On-demand log entries

Tell Claude in plain language and it runs the right command. session_id auto-resolves from the active transcript, so this works from any repo.

What to say → what runs:

Say Runs
"log an issue: <title> — <details>" log --category issue --status open …
"log a finding: <title>" log --category finding --status open …
"log a task: <title>" log --category task --status open …
"log a decision: <title>" log --category decision --status info …
"log a note: <title>" log --category note --status info …
"resolve the <words> issue" resolve --title-match "<words>" --status resolved
"resolve <id> [because …]" resolve --id <id> --status resolved [--note …]
"set <id> to blocked / in progress" resolve --id <id> --status <status>
"list open issues" / "what did I log" list [--category …] [--open] …
"check my inbox" / "what changed" inbox (lists others' changes, clears the badge)

Default status: issue/finding/task → open; decision/note → info. Add "… status blocked" (etc.) to override. The headline goes in --title, extra context in --body.

# Add an entry. session_id auto-resolved from the active transcript if omitted.
# Prints the new id: "logged issue (open) id=<uuid>" — keep it to resolve later.
python3 log_session.py log \
  --category issue --status open \
  --title "staging model double-counts refunds" \
  --body "details…" [--session-id <id>]

# Resolve / update an existing entry (appends a note to the body if given).
# By words — no UUID needed; must match exactly one entry, else it lists candidates.
python3 log_session.py resolve --title-match "double-counts refunds" --status resolved \
  [--note "fixed in PR #42"]
# Or by exact id
python3 log_session.py resolve --id <entry-id> --status resolved [--note "fixed in PR #42"]

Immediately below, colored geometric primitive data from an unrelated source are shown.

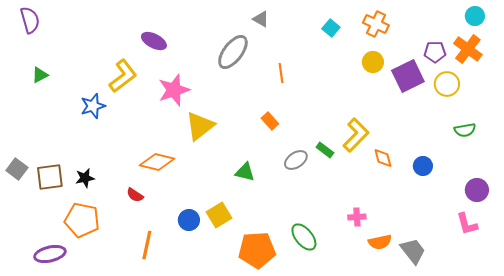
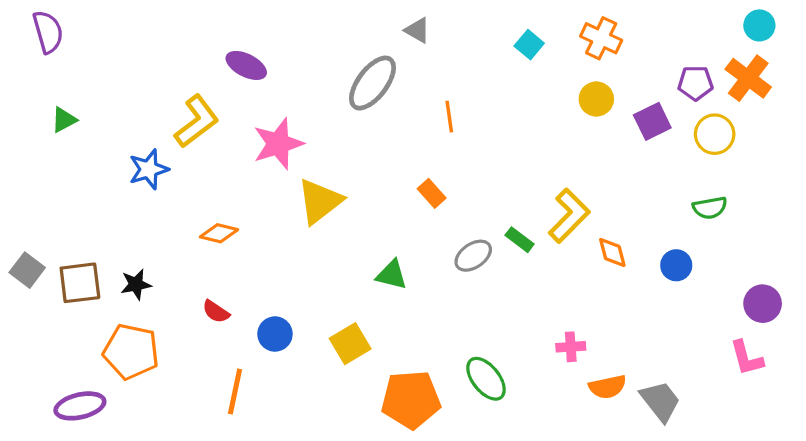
purple square: (408, 76) -> (652, 121), size x0.7
green semicircle: (465, 130) -> (710, 208), moved
orange diamond: (157, 162) -> (219, 233), moved, size x0.7
blue circle: (189, 220) -> (275, 334), moved

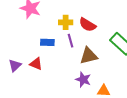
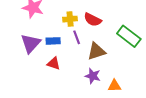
red triangle: (36, 64) -> (54, 63), moved
purple triangle: (15, 65) -> (31, 43), moved, size x1.5

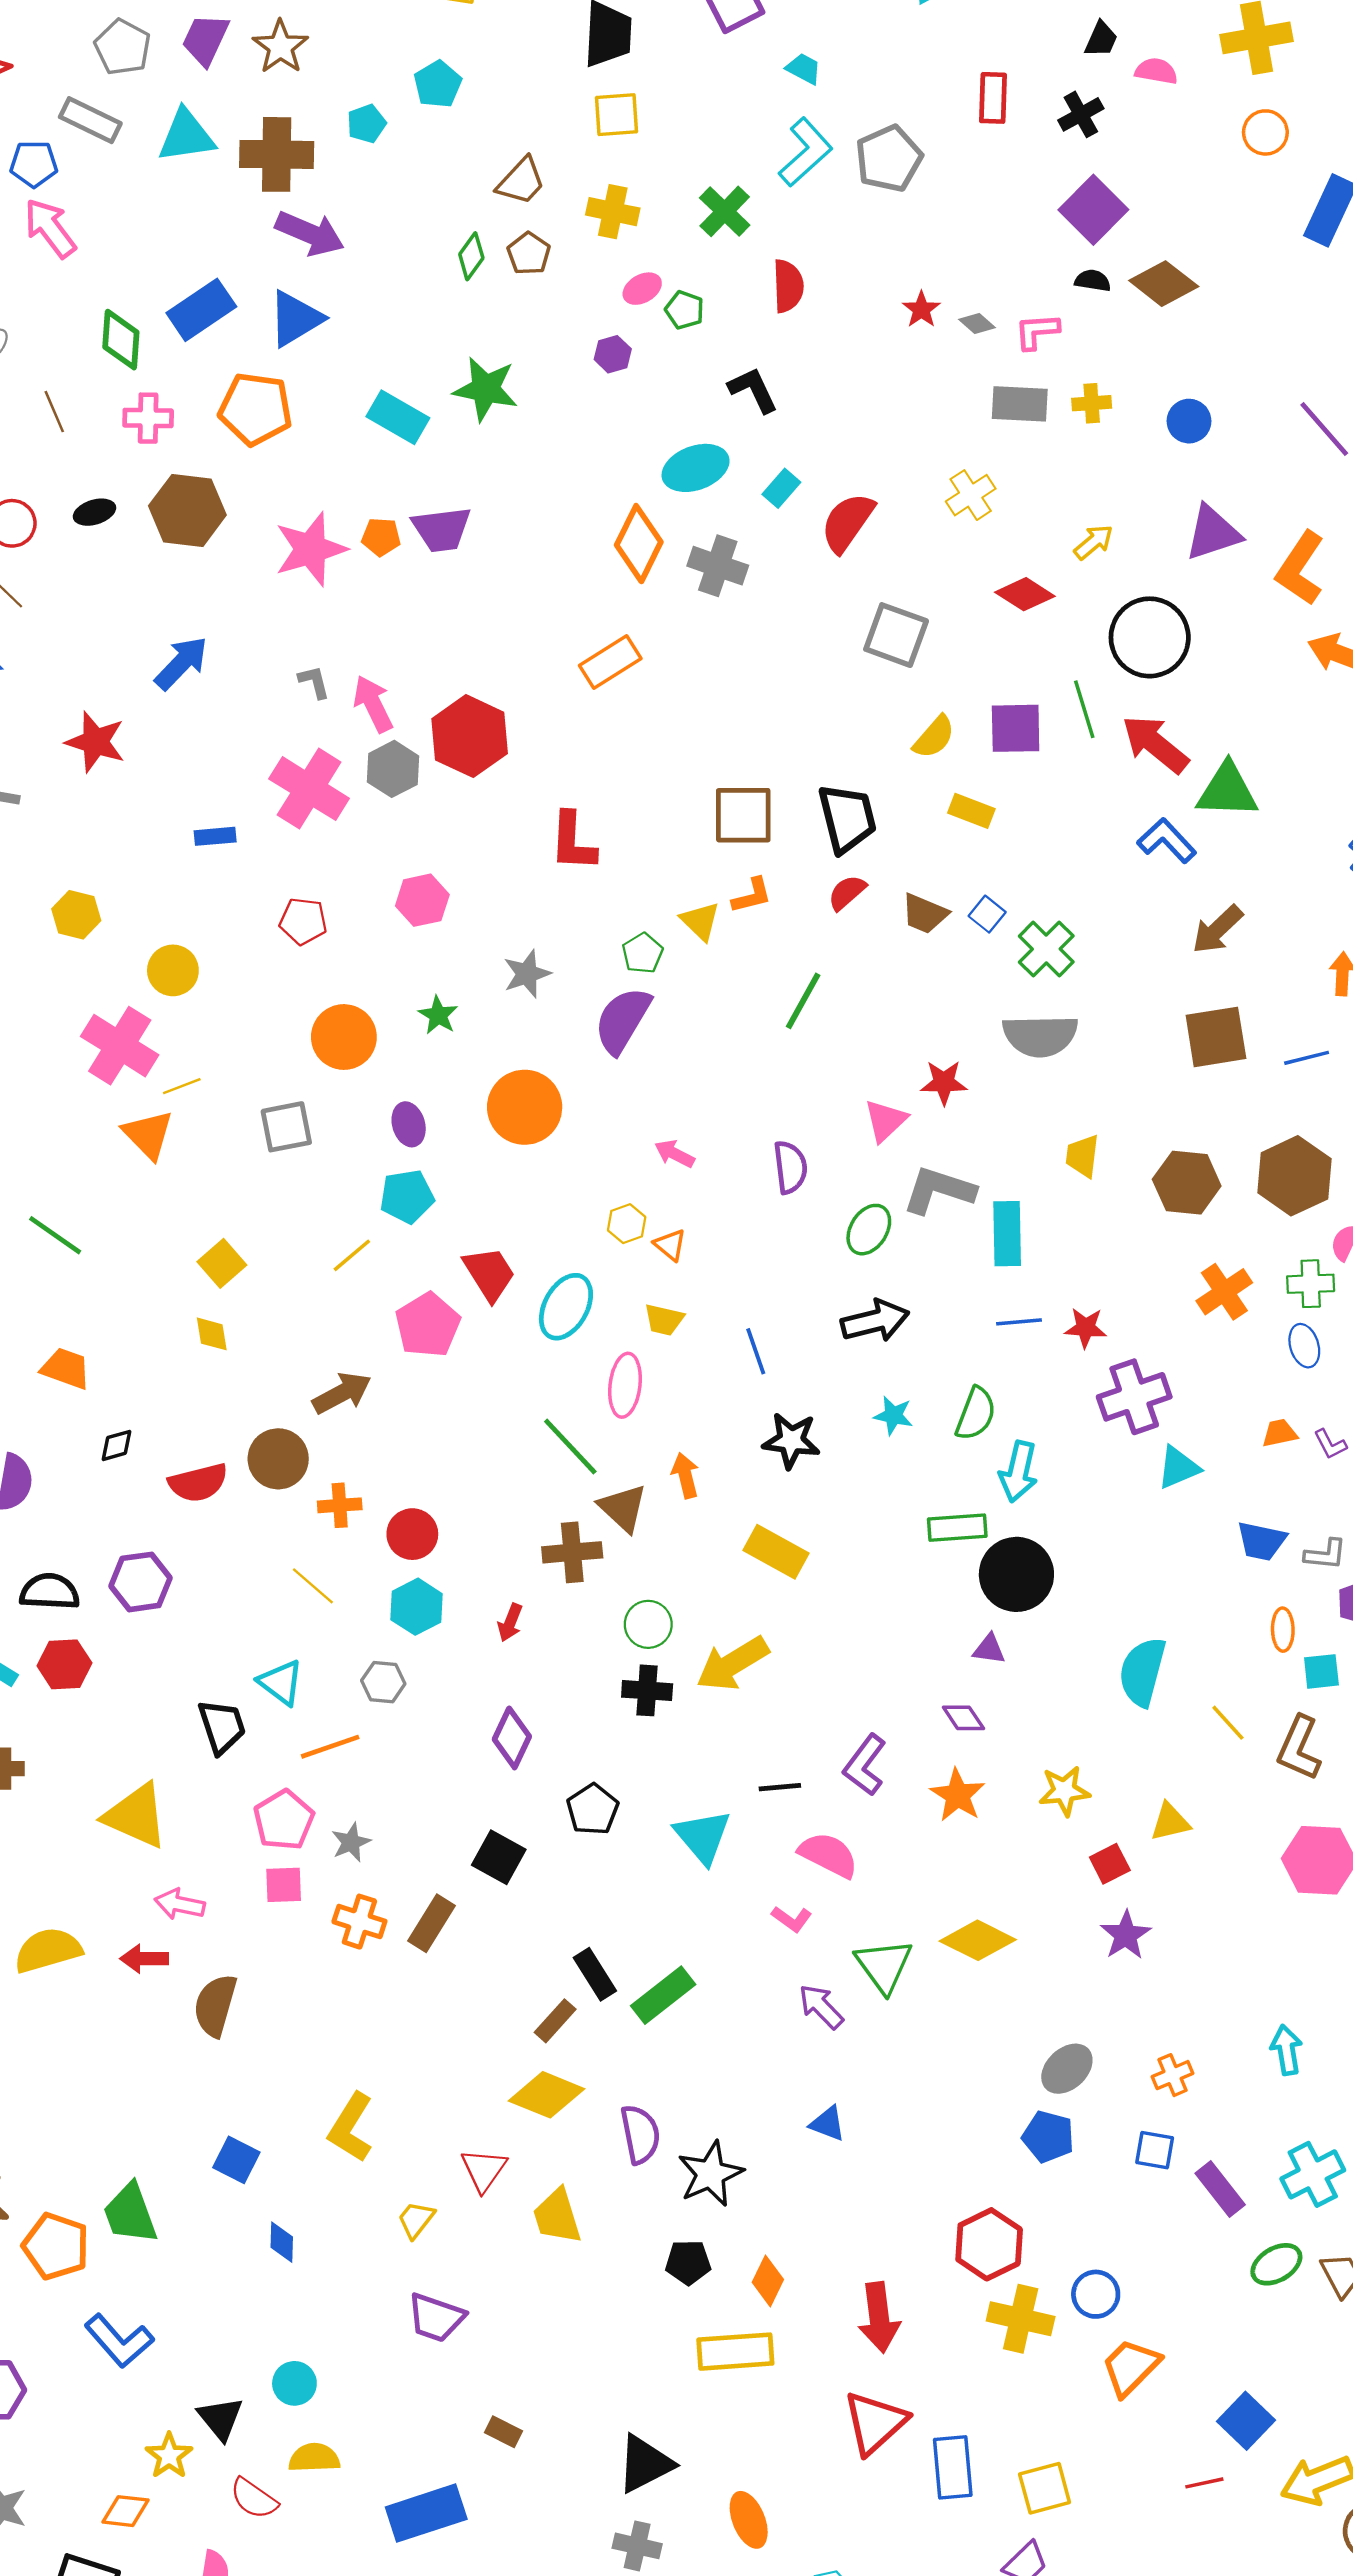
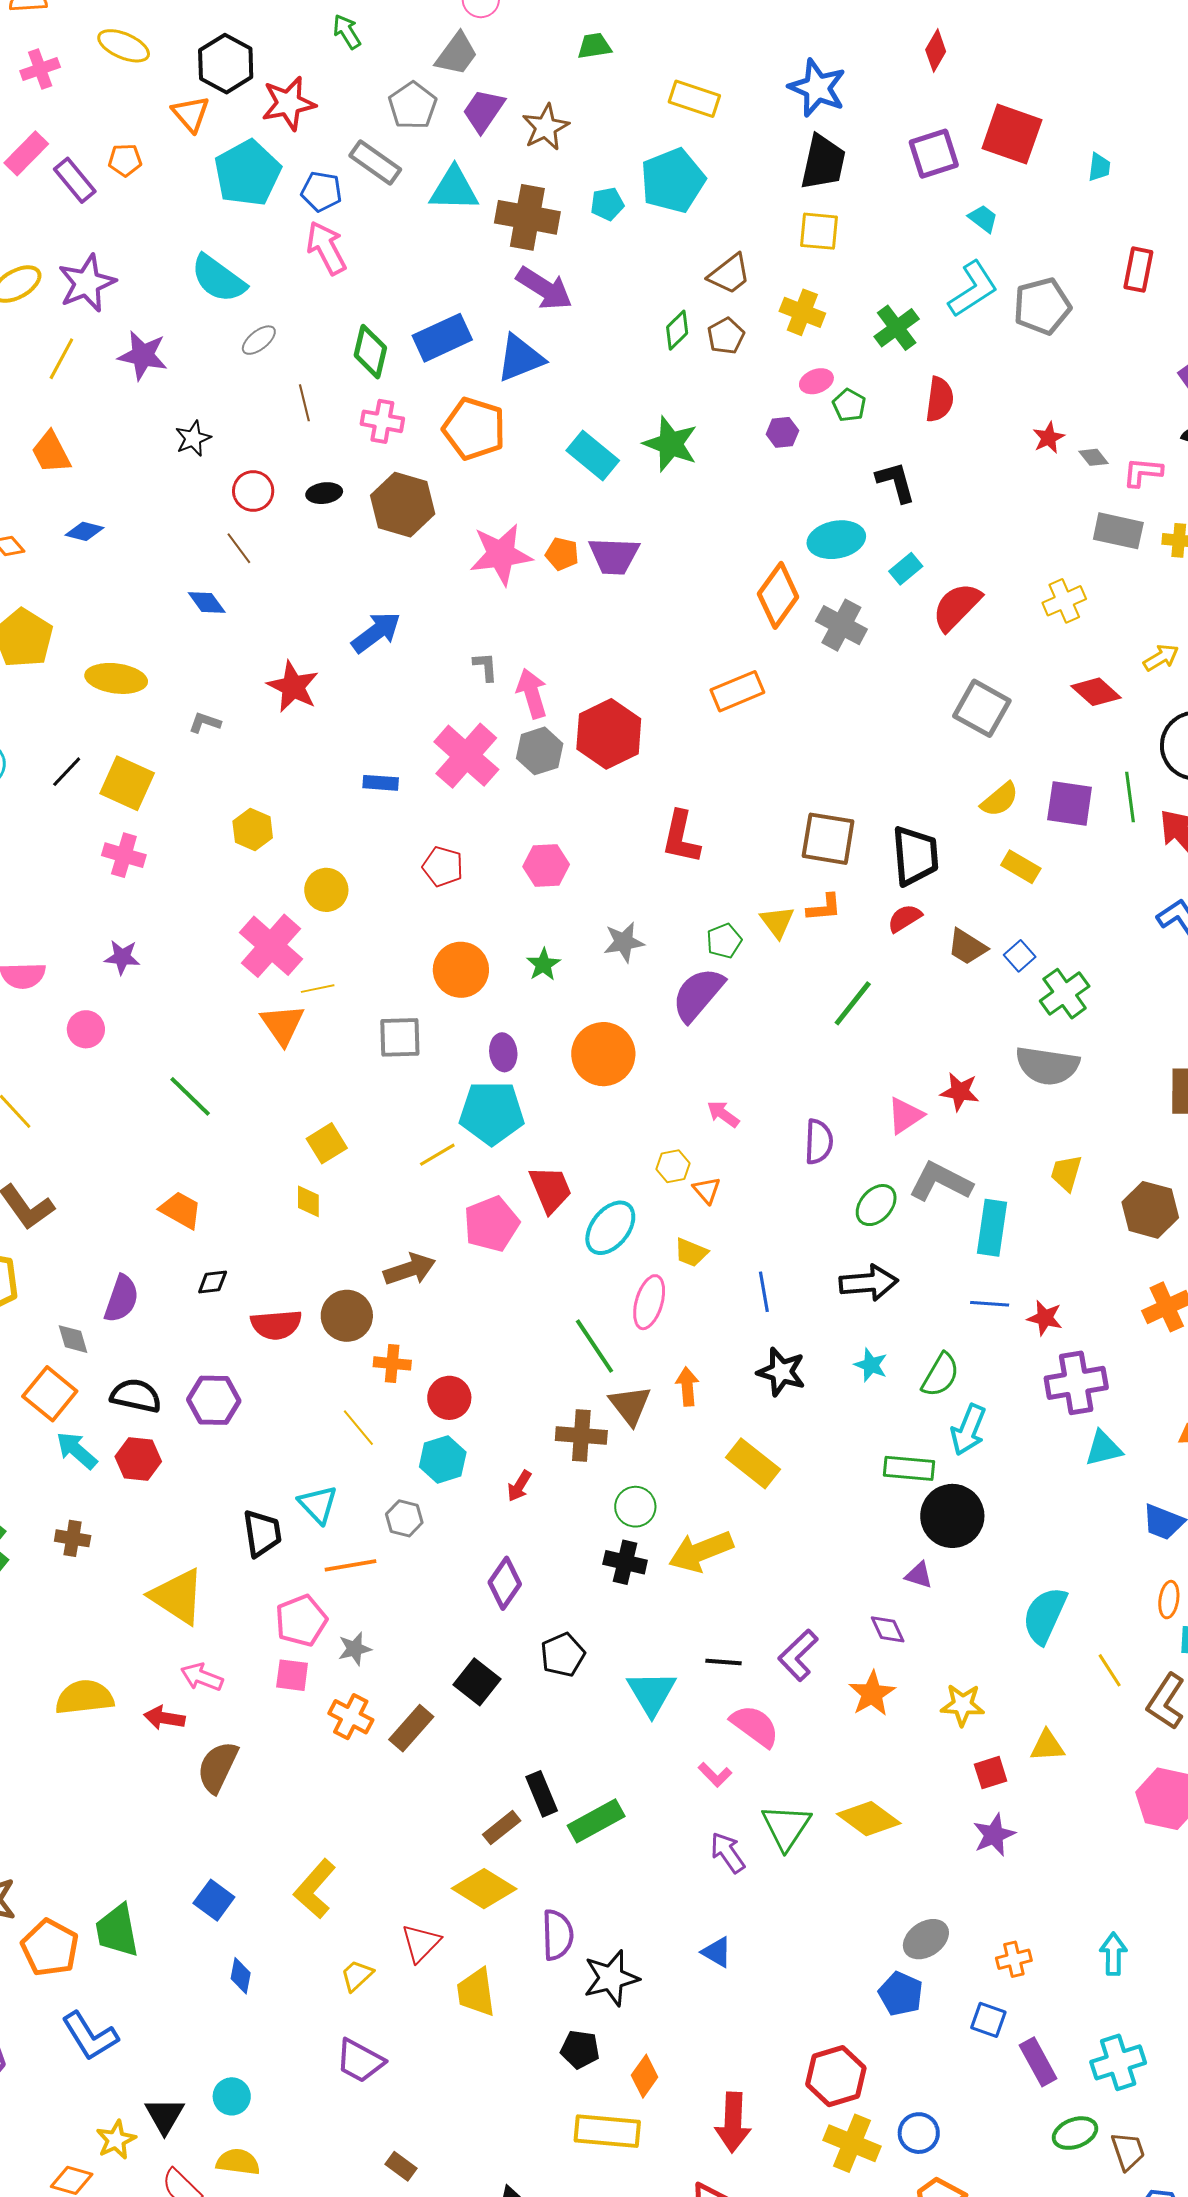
cyan pentagon: (438, 84) -> (673, 181), size x1.6
cyan pentagon: (407, 1196) -> (492, 1113), size x1.4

# List entries, newest first (by updated_at, falling back to logged_at).
# Use this to grab an id when a title match is ambiguous.
python3 log_session.py list [--category issue] [--status open] [--open] [--limit N]

# Show ONE entry's full body (read-only). By id / id prefix, or title words.
# Use this instead of a hand-written duckdb query — `list` omits the body.
python3 log_session.py show <id-or-prefix>
python3 log_session.py show --title-match "double-counts refunds"

--open excludes status = 'resolved' entries. show accepts a short id prefix (e.g. b045dd70) and prints the id/type/status/title/timestamps/body; if a title match is ambiguous it lists the candidates instead. resolve takes either --title-match (resolve by words; errors if it matches 0 or >1 entries) or --id (exact).

Categories: finding | task | decision | issue | note Statuses: open | in_progress | blocked | resolved | info

Sharing the issue table (multi-user)

The log_entries table is shared and bidirectional: install the logger on a second device/account and both people see and resolve the same issues. sessions stay private (push-only) — only log_entries is pulled back down.

Identity. Every entry records who created/changed it. Username resolves from $CLAUDE_LOGGER_USERgit config user.name"unknown":

  • created_by — who logged the entry.
  • updated_by — who last changed its status (e.g. who resolved it).

Sync model. flush/record run a last-write-wins merge (newest updated_at wins) of log_entries between local and md:claude_sessions. So Jane can resolve an issue Keith opened; on Keith's next sync the resolve lands locally with updated_by = "Jane". Concurrent edits to the same entry: latest timestamp wins (low-contention assumption — like the rest of the system).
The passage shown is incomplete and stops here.